Tuesday, September 29, 2009

I am the umpire

I called it: They're engaged.

My friends all called me to make sure that I knew before I came blindly into work; I'm grateful for my friends.

I feel badly for her. I can't fathom surviving in a marriage such as theirs. But I don't have to, because I won't have one such as theirs.

I'll have my own someday. The thought of that makes me smile.

For now, I'm driving to Carlisle to talk about my Phoenix tattoo.

I'm grateful for every single thing that has happened in my life.

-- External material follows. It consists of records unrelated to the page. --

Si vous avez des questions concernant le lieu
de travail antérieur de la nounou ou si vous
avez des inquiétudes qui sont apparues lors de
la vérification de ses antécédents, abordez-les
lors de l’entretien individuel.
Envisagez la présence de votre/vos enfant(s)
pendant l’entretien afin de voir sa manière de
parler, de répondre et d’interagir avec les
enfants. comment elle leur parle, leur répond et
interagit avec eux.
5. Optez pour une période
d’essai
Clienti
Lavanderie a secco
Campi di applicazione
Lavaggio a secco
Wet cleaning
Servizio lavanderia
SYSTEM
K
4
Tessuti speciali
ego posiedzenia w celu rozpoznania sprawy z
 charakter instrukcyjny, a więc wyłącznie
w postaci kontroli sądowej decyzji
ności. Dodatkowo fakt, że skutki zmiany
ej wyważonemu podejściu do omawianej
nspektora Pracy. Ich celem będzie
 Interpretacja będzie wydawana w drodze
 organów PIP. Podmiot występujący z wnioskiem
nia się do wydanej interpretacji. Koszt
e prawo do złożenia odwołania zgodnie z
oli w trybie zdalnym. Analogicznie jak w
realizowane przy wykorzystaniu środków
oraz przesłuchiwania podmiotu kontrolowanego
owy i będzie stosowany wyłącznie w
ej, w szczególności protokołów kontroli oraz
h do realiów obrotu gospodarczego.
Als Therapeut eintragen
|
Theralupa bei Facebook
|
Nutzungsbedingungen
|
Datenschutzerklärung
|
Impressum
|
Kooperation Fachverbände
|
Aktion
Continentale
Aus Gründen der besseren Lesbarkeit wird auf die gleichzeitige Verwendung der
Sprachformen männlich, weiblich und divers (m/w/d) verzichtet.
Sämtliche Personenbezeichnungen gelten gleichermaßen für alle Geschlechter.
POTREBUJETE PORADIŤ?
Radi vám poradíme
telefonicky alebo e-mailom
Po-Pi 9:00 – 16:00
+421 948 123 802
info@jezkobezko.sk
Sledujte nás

Tuesday, September 8, 2009

Still

I haven't thought about him for awhile. He began dating another -- a friend, and that hurt for a long time. But now, I'm at a place where I 1) don't think of him/them often 2) if I do think of him I may long for him for a moment but then I remember his addiction and how it eats at him and the longing and sorrow pass 3) I think of him for who he is and what we stood for and I'm glad we're not a "we" anymore.

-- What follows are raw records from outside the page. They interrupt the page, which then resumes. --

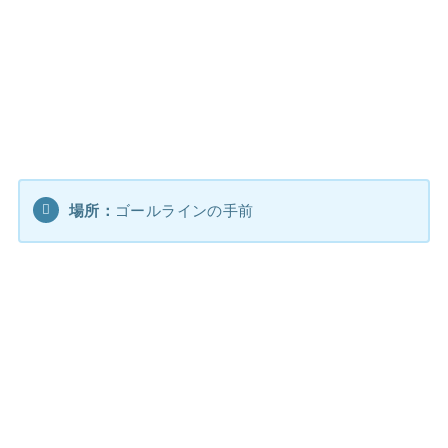
場所：
ゴールラインの手前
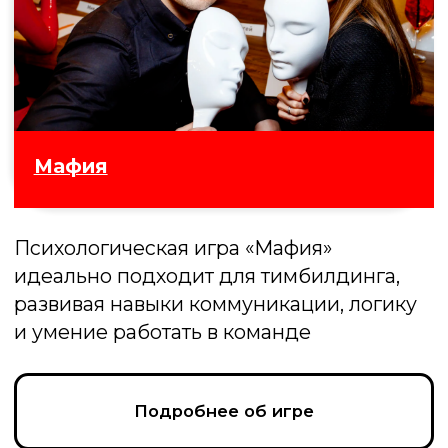
100 к 1
Битва предсказаний! Угадайте, что
ответили случайные прохожие на самые
неожиданные вопросы и наберите
максимум очков
Подробнее об игре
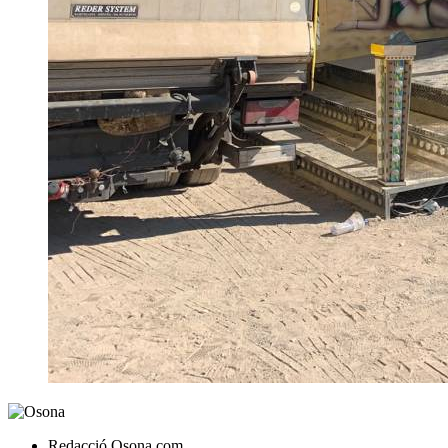
Redacció Osona.com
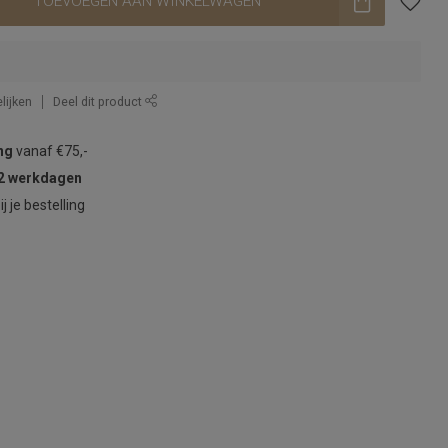
TOEVOEGEN AAN WINKELWAGEN
lijken
Deel dit product
ng
vanaf €75,-
2 werkdagen
ij je bestelling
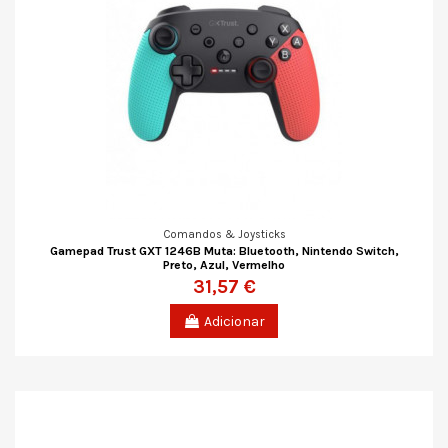
Comandos & Joysticks
Gamepad Trust GXT 1246B Muta: Bluetooth, Nintendo Switch,
Preto, Azul, Vermelho
31,57 €
Adicionar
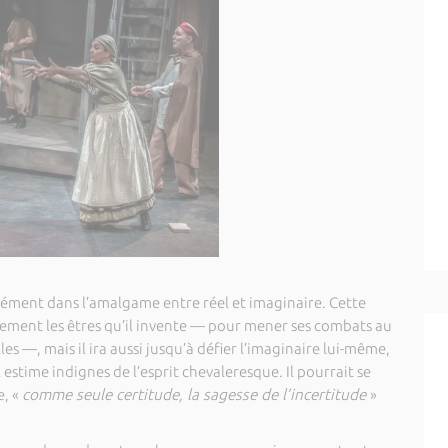
ément dans l’amalgame entre réel et imaginaire. Cette
lement les êtres qu’il invente — pour mener ses combats au
lles —, mais il ira aussi jusqu’à défier l’imaginaire lui-même,
estime indignes de l’esprit chevaleresque. Il pourrait se
e, «
comme seule certitude, la sagesse de l’incertitude
»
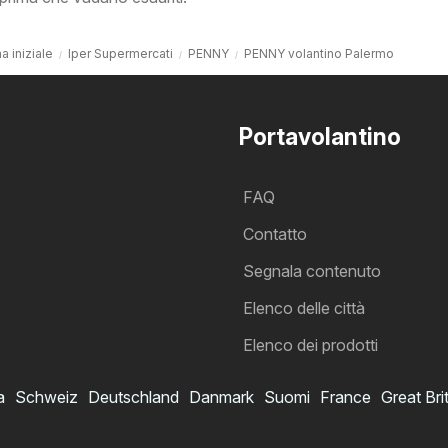
a iniziale
Iper Supermercati
PENNY
PENNY volantino Palermo
Portavolantino
FAQ
Contatto
Segnala contenuto
Elenco delle città
Elenco dei prodotti
a
Schweiz
Deutschland
Danmark
Suomi
France
Great Bri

I've begun "dating" again. Although good men are such a commodity that they seem to have an upper hand in this itty bitty town (perhaps state) I call home. I also struggle being here. But I struggle leaving. My life was determined by so much movement for awhile it's been nice to sit and be still. But, then I don't want to be stagnant. I've found a home base which is eerily similar to my safety net from the past, and I'm okay for awhile. I'd like to beef up my savings, and be teetering on the positive end of the financial balance beam before I make a move. I think that's what God wants me to do. Get my savings, credit, and general self together and then walk in the way I should go.